Problem to solve: Word for word, restate the lines from the top of the records below through the line with "sheep into moving.", both included, with no pictures in the result.

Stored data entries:

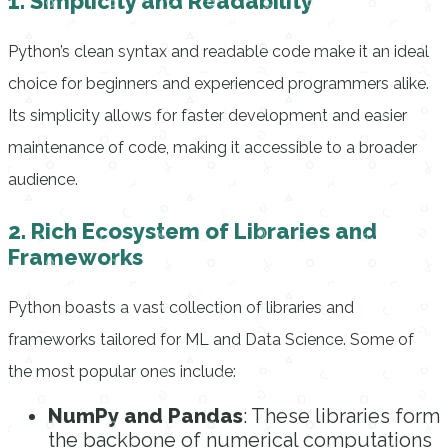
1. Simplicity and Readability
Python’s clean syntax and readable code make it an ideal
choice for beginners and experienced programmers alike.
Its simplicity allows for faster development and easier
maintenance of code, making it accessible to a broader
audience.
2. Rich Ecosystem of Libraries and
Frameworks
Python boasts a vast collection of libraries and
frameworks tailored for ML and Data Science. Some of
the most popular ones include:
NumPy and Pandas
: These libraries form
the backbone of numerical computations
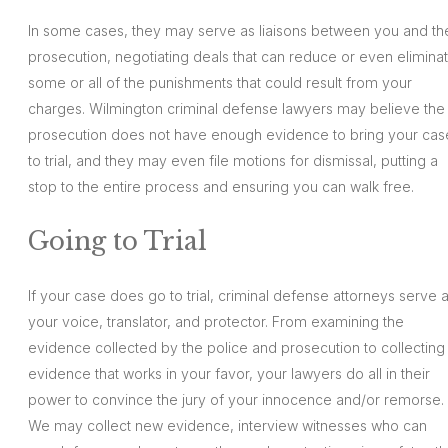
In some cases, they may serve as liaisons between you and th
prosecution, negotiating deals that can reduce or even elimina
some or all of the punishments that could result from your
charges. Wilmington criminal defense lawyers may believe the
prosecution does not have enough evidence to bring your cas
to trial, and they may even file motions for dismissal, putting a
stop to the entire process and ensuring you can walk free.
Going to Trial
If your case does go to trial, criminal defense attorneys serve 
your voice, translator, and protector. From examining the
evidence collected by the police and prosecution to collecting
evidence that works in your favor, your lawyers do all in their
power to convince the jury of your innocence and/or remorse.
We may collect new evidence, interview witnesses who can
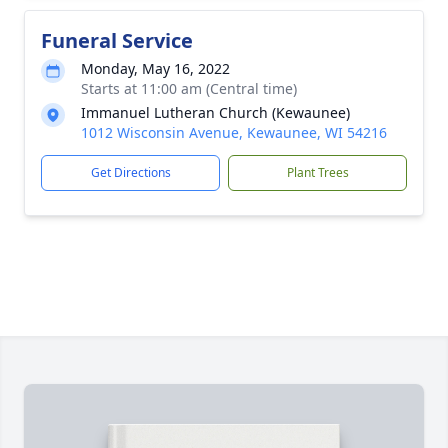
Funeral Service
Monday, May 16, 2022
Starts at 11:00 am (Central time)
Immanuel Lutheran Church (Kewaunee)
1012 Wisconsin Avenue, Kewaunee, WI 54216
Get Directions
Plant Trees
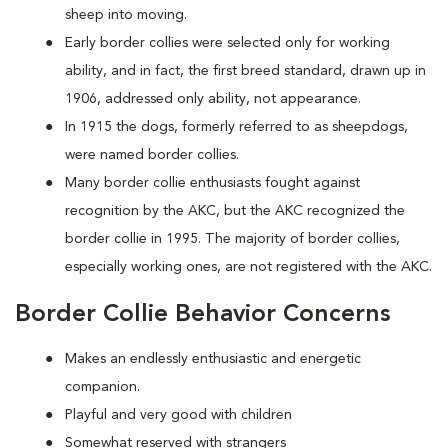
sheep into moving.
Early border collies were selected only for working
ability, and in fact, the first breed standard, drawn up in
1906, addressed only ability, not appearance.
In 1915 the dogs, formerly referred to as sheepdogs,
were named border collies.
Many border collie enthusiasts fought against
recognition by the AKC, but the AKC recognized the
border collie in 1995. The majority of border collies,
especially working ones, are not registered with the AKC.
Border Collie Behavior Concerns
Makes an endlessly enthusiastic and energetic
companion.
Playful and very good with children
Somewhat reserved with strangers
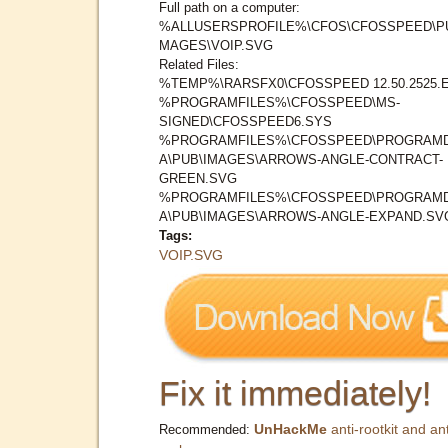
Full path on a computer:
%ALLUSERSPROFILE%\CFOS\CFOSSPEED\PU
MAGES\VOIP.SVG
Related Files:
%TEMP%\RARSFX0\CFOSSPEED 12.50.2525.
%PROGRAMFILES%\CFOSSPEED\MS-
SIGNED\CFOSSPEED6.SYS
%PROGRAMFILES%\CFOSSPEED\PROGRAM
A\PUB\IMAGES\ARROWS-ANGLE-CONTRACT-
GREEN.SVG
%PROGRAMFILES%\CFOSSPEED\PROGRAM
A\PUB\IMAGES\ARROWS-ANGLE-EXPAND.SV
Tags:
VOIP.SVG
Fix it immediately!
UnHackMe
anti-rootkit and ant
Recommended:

Answer for this exercise:
1. Simplicity and Readability
Python’s clean syntax and readable code make it an ideal
choice for beginners and experienced programmers alike.
Its simplicity allows for faster development and easier
maintenance of code, making it accessible to a broader
audience.
2. Rich Ecosystem of Libraries and
Frameworks
Python boasts a vast collection of libraries and
frameworks tailored for ML and Data Science. Some of
the most popular ones include:
NumPy and Pandas
: These libraries form
the backbone of numerical computations
In some cases, they may serve as liaisons between you and th
prosecution, negotiating deals that can reduce or even elimina
some or all of the punishments that could result from your
charges. Wilmington criminal defense lawyers may believe the
prosecution does not have enough evidence to bring your cas
to trial, and they may even file motions for dismissal, putting a
stop to the entire process and ensuring you can walk free.
Going to Trial
If your case does go to trial, criminal defense attorneys serve 
your voice, translator, and protector. From examining the
evidence collected by the police and prosecution to collecting
evidence that works in your favor, your lawyers do all in their
power to convince the jury of your innocence and/or remorse.
We may collect new evidence, interview witnesses who can
Funeral Service
Monday, May 16, 2022
Starts at 11:00 am (Central time)
Immanuel Lutheran Church (Kewaunee)
1012 Wisconsin Avenue, Kewaunee, WI 54216
Get Directions
Plant Trees
sheep into moving.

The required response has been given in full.